→ **WHAT YOU WILL DO**
Using the records that follow, copy every line containing the word "Sound".

Stored items
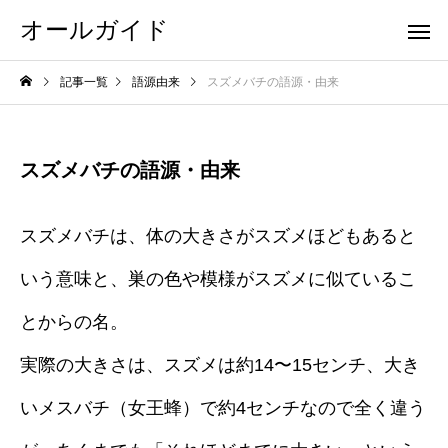
オールガイド
記事一覧
語源由来
スズメバチの語源・由来
スズメバチの語源・由来
スズメバチは、体の大きさがスズメほどもあると
いう意味と、巣の色や模様がスズメに似ているこ
とからの名。
実際の大きさは、スズメは約14〜15センチ、大き
いメスバチ（女王蜂）で約4センチなので全く違う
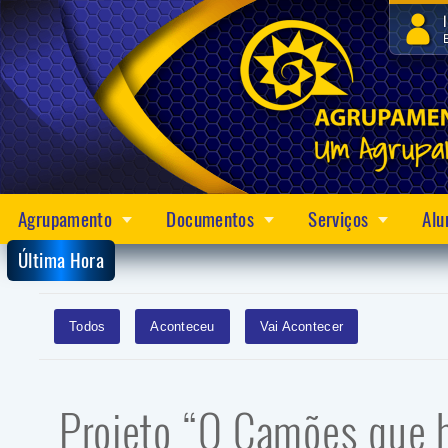
Agrupamento
Documentos
Serviços
Alu
Última Hora
Todos
Aconteceu
Vai Acontecer
Projeto “O Camões que há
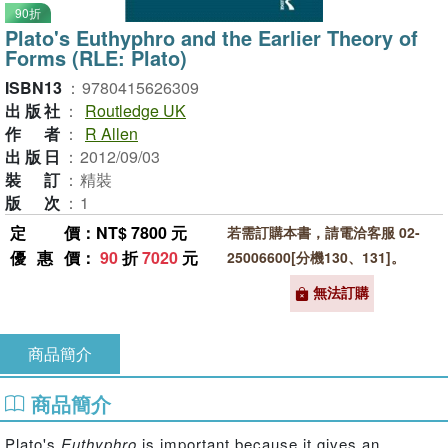
90折
Plato's Euthyphro and the Earlier Theory of
Forms (RLE: Plato)
ISBN13
：
9780415626309
出版社
：
Routledge UK
作者
：
R Allen
出版日
：
2012/09/03
裝訂
：
精裝
版次
：
1
定價
：NT$ 7800 元
若需訂購本書，請電洽客服 02-
優惠價
：
90
折
7020
元
25006600[分機130、131]。
無法訂購
商品簡介
商品簡介
Plato's
Euthyphro
is important because it gives an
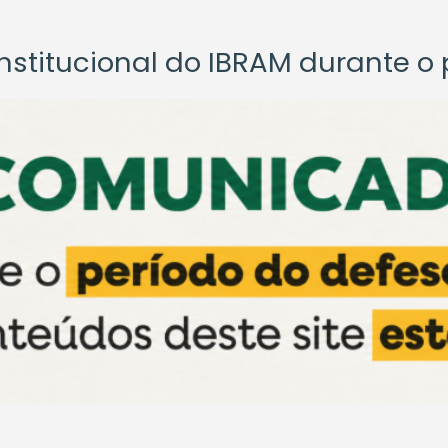
titucional do IBRAM durante o p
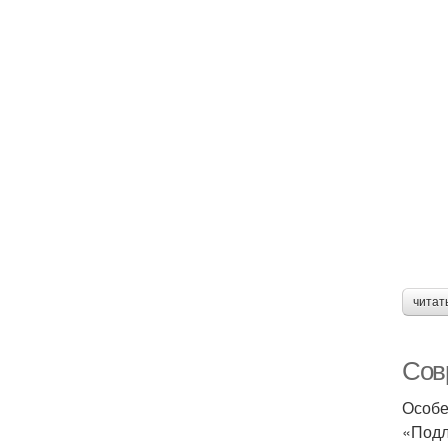
читат
Сов
Особе
«Подл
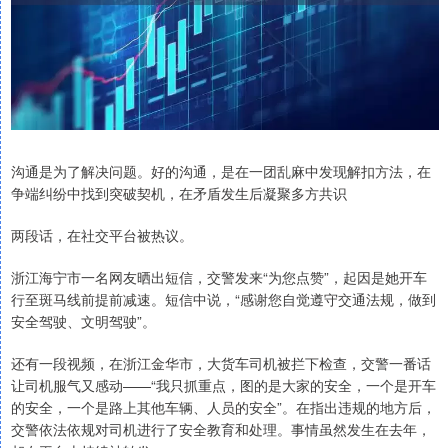
沟通是为了解决问题。好的沟通，是在一团乱麻中发现解扣方法，在
争端纠纷中找到突破契机，在矛盾发生后凝聚多方共识
两段话，在社交平台被热议。
浙江海宁市一名网友晒出短信，交警发来“为您点赞”，起因是她开车
行至斑马线前提前减速。短信中说，“感谢您自觉遵守交通法规，做到
安全驾驶、文明驾驶”。
还有一段视频，在浙江金华市，大货车司机被拦下检查，交警一番话
让司机服气又感动——“我只抓重点，图的是大家的安全，一个是开车
的安全，一个是路上其他车辆、人员的安全”。在指出违规的地方后，
交警依法依规对司机进行了安全教育和处理。事情虽然发生在去年，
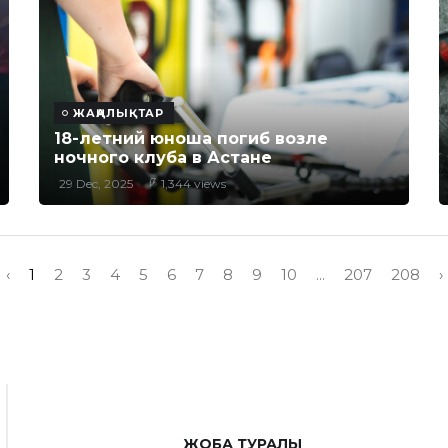
ЖАҢАЛЫҚТАР
18-летний юноша погиб возле
ночного клуба в Астане
29 Dec, 2025
1,344 views
‹
1
2
3
4
5
6
7
8
9
10
...
207
208
›
ЖОБА ТУРАЛЫ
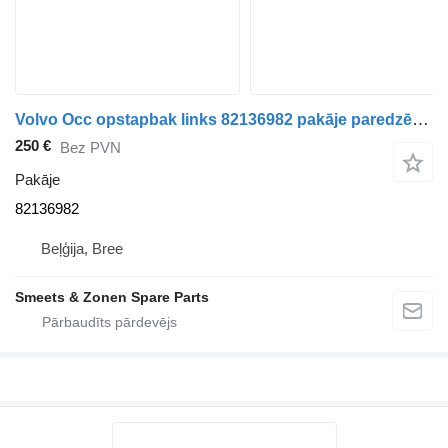
Volvo Occ opstapbak links 82136982 pakāje paredzēts kravas automašīnas
250 €
Bez PVN
Pakāje
82136982
Beļģija, Bree
Smeets & Zonen Spare Parts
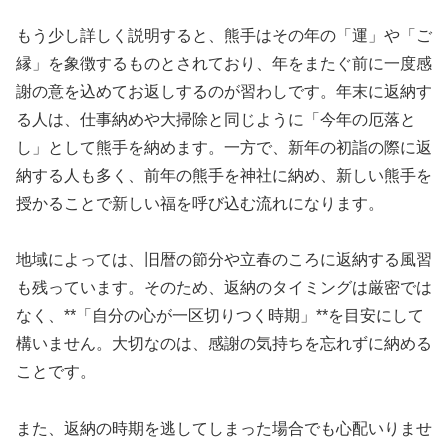
もう少し詳しく説明すると、熊手はその年の「運」や「ご
縁」を象徴するものとされており、年をまたぐ前に一度感
謝の意を込めてお返しするのが習わしです。年末に返納す
る人は、仕事納めや大掃除と同じように「今年の厄落と
し」として熊手を納めます。一方で、新年の初詣の際に返
納する人も多く、前年の熊手を神社に納め、新しい熊手を
授かることで新しい福を呼び込む流れになります。
地域によっては、旧暦の節分や立春のころに返納する風習
も残っています。そのため、返納のタイミングは厳密では
なく、**「自分の心が一区切りつく時期」**を目安にして
構いません。大切なのは、感謝の気持ちを忘れずに納める
ことです。
また、返納の時期を逃してしまった場合でも心配いりませ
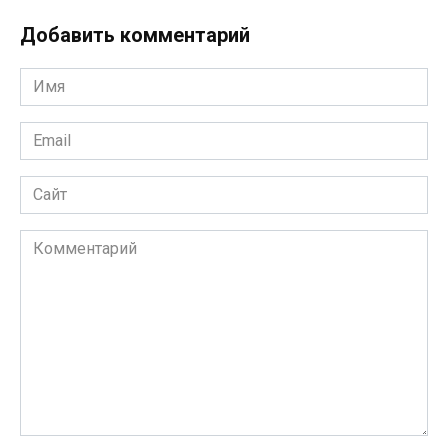
Добавить комментарий
Имя
Email
Сайт
Комментарий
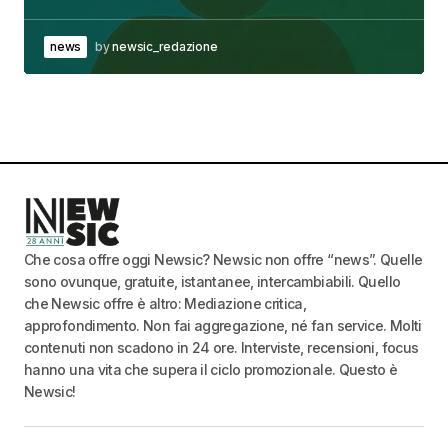
news
by
newsic_redazione
Che cosa offre oggi Newsic? Newsic non offre “news”. Quelle
sono ovunque, gratuite, istantanee, intercambiabili. Quello
che Newsic offre è altro: Mediazione critica,
approfondimento. Non fai aggregazione, né fan service. Molti
contenuti non scadono in 24 ore. Interviste, recensioni, focus
hanno una vita che supera il ciclo promozionale. Questo è
Newsic!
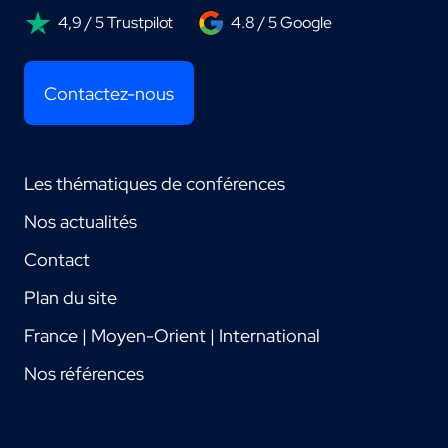
4,9 / 5 Trustpilot
4.8 / 5 Google
Contactez-nous
Les thématiques de conférences
Nos actualités
Contact
Plan du site
France | Moyen-Orient | International
Nos références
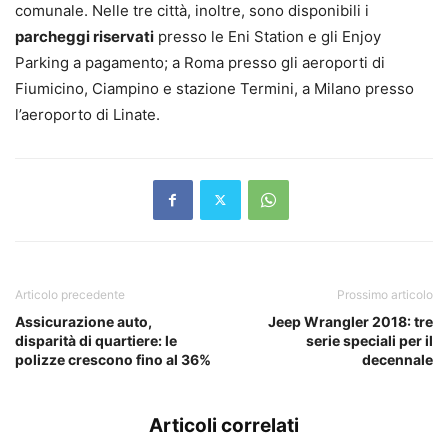
comunale. Nelle tre città, inoltre, sono disponibili i
parcheggi riservati
presso le Eni Station e gli Enjoy
Parking a pagamento; a Roma presso gli aeroporti di
Fiumicino, Ciampino e stazione Termini, a Milano presso
l’aeroporto di Linate.
Articolo precedente
Prossimo articolo
Assicurazione auto,
Jeep Wrangler 2018: tre
disparità di quartiere: le
serie speciali per il
polizze crescono fino al 36%
decennale
Articoli correlati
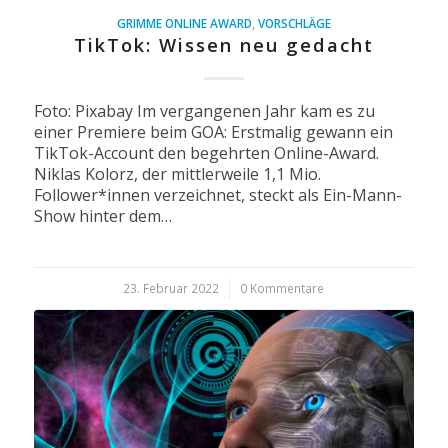
GRIMME ONLINE AWARD
,
VORSCHLÄGE
TikTok: Wissen neu gedacht
Foto: Pixabay Im vergangenen Jahr kam es zu
einer Premiere beim GOA: Erstmalig gewann ein
TikTok-Account den begehrten Online-Award.
Niklas Kolorz, der mittlerweile 1,1 Mio.
Follower*innen verzeichnet, steckt als Ein-Mann-
Show hinter dem…
23. Februar 2022
/
0 Kommentare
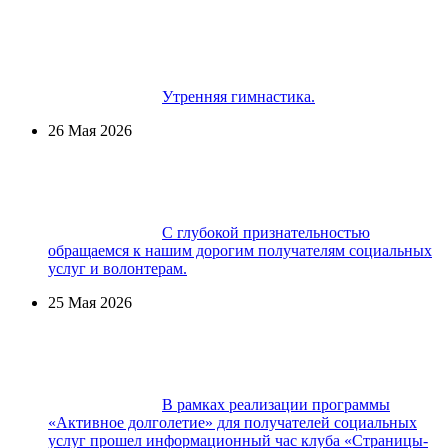
Утренняя гимнастика.
26 Мая 2026
С глубокой признательностью
обращаемся к нашим дорогим получателям социальных
услуг и волонтерам.
25 Мая 2026
В рамках реализации программы
«Активное долголетие» для получателей социальных
услуг прошел информационный час клуба «Страницы-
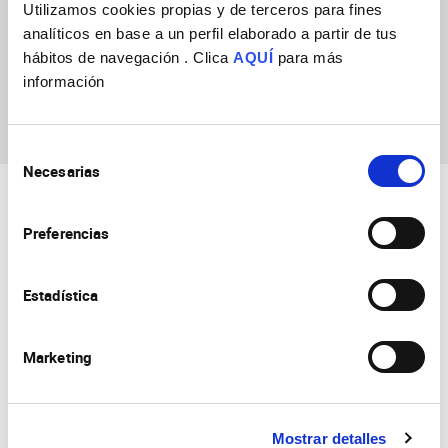
Utilizamos cookies propias y de terceros para fines
Más información próximamente
analíticos en base a un perfil elaborado a partir de tus
hábitos de navegación . Clica
AQUÍ
para más
información
Selección
Necesarias
de
consentimiento
Preferencias
Estadística
Consejo Superior de Investigaciones Científicas
Universidad Miguel Hernández
Marketing
Campus de San Juan | Sant Joan d’Alacant
Alicante | España
Contacto
Tel. + 34 965 23 37 00
Fax + 34 965 91 95 61
Mostrar detalles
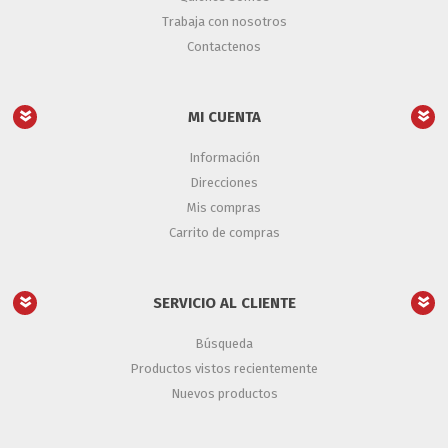
Trabaja con nosotros
Contactenos
MI CUENTA
Información
Direcciones
Mis compras
Carrito de compras
SERVICIO AL CLIENTE
Búsqueda
Productos vistos recientemente
Nuevos productos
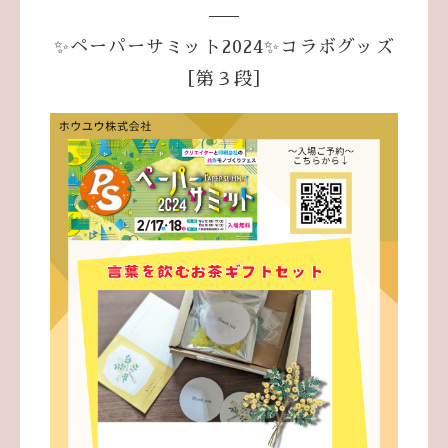
✨ペーパーサミット2024✨コラボグッズ
［第３段］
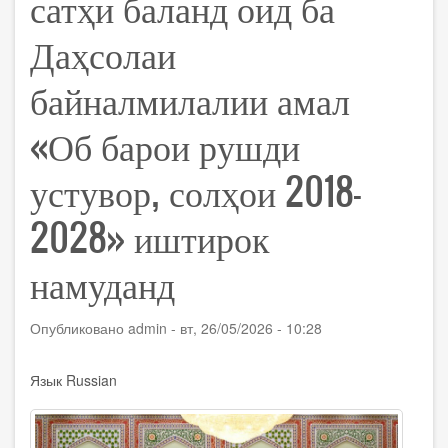
сатҳи баланд оид ба
Даҳсолаи
байналмилалии амал
«Об барои рушди
устувор, солҳои 2018-
2028» иштирок
намуданд
Опубликовано
admin
-
вт, 26/05/2026 - 10:28
Язык
Russian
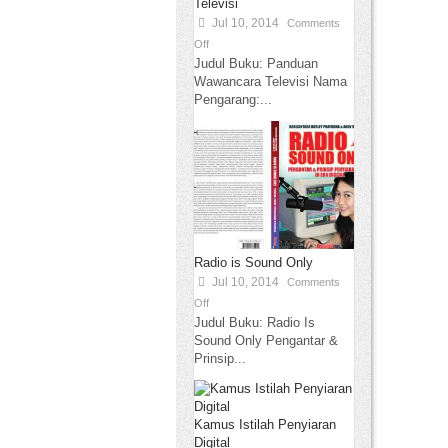
Televisi
Jul 10, 2014
Comments
Off
Judul Buku: Panduan
Wawancara Televisi Nama
Pengarang:...
Radio is Sound Only
Jul 10, 2014
Comments
Off
Judul Buku: Radio Is
Sound Only Pengantar &
Prinsip...
Kamus Istilah Penyiaran
Digital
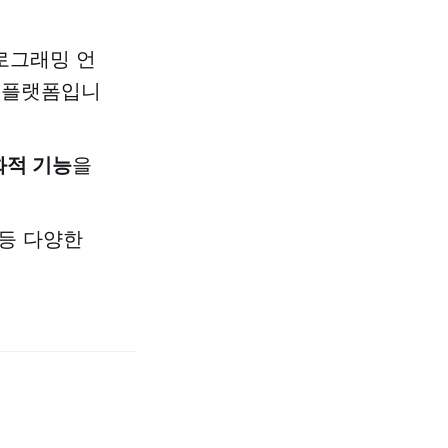
로그래밍 언
 플랫폼입니
화적 기능
을
래 등 다양한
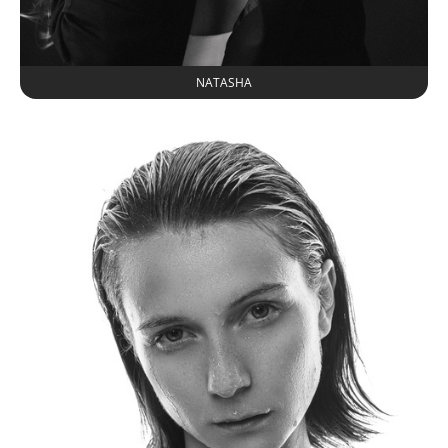
NATASHA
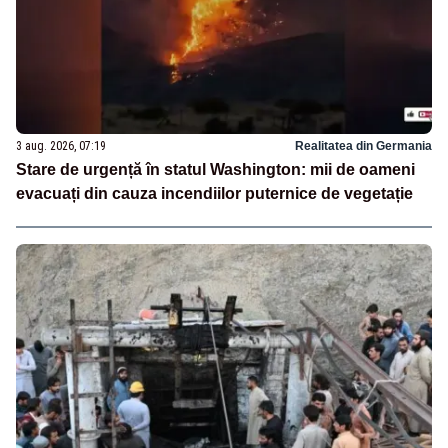
3 aug. 2026, 07:19
Realitatea din Germania
Stare de urgență în statul Washington: mii de oameni
evacuați din cauza incendiilor puternice de vegetație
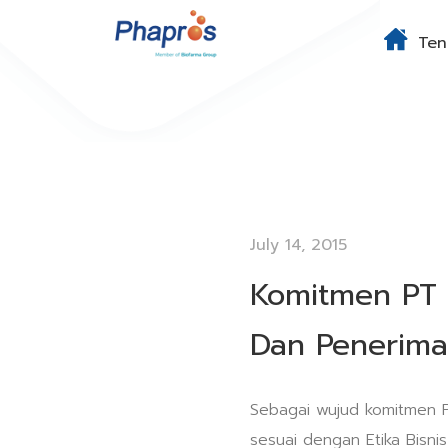
Ten
July 14, 2015
Komitmen PT 
Dan Penerima
Sebagai wujud komitmen P
sesuai dengan Etika Bisni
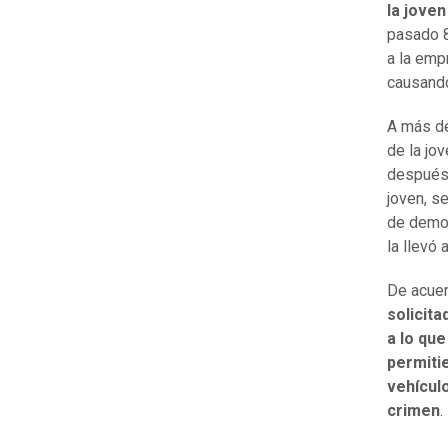
la joven
pasado 8
a la emp
causando
A más de
de la jo
después 
joven, s
de demos
la llevó 
De acuer
solicita
a lo qu
permiti
vehículo
crimen
.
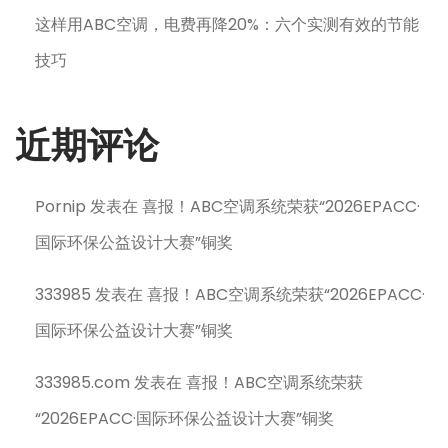
这样用ABC空调，电费再降20%：六个实测有效的节能
技巧
近期评论
Pornip
发表在
喜报！ABC空调系统荣获“2026EPACC·
国际环保公益设计大赛”铜奖
333985
发表在
喜报！ABC空调系统荣获“2026EPACC·
国际环保公益设计大赛”铜奖
333985.com
发表在
喜报！ABC空调系统荣获
“2026EPACC·国际环保公益设计大赛”铜奖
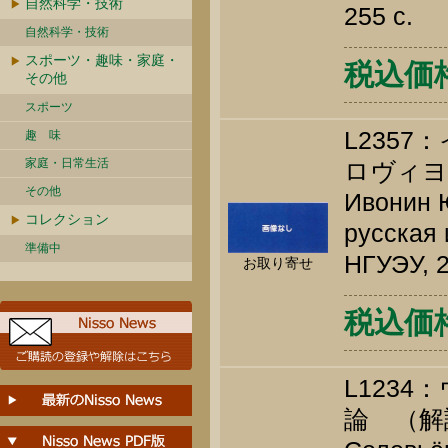
自然科学・技術
255 c.
自然科学・技術
スポーツ・趣味・家庭・
税込価格 
その他
スポーツ
L235
趣 味
家庭・日常生活
ロヴィヨ
その他
Ивонин Ю
コレクション
русская 
準備中
НГУЭУ, 2
お取り寄せ
税込価格 
L123
論 （解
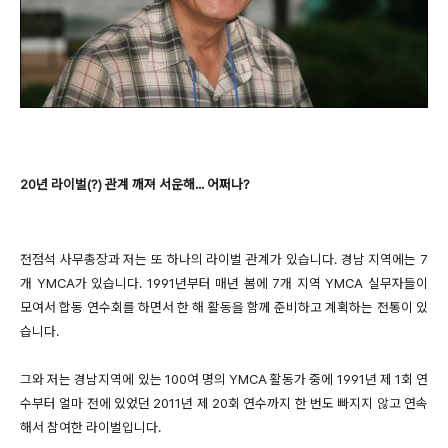
20년 라이벌(?) 관계 깨져 서운해... 어쩌나?
전점석 사무총장과 저는 또 하나의 라이벌 관계가 있습니다. 경남 지역에는 7
개 YMCA가 있습니다. 1991년부터 매년 봄에 7개 지역 YMCA 실무자들이
모여서 합동 연수회를 하면서 한 해 활동을 함께 준비하고 계획하는 전통이 있
습니다.
그와 저는 경남지역에 있는 100여 명의 YMCA 활동가 중에 1991년 제 1회 연
수부터 얼마 전에 있었던 2011년 제 20회 연수까지 한 번도 빠지지 않고 연속
해서 참여한 라이벌입니다.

→ **RESULT OF THIS EXERCISE**
Radio is Sound Only
Sound Only Pengantar &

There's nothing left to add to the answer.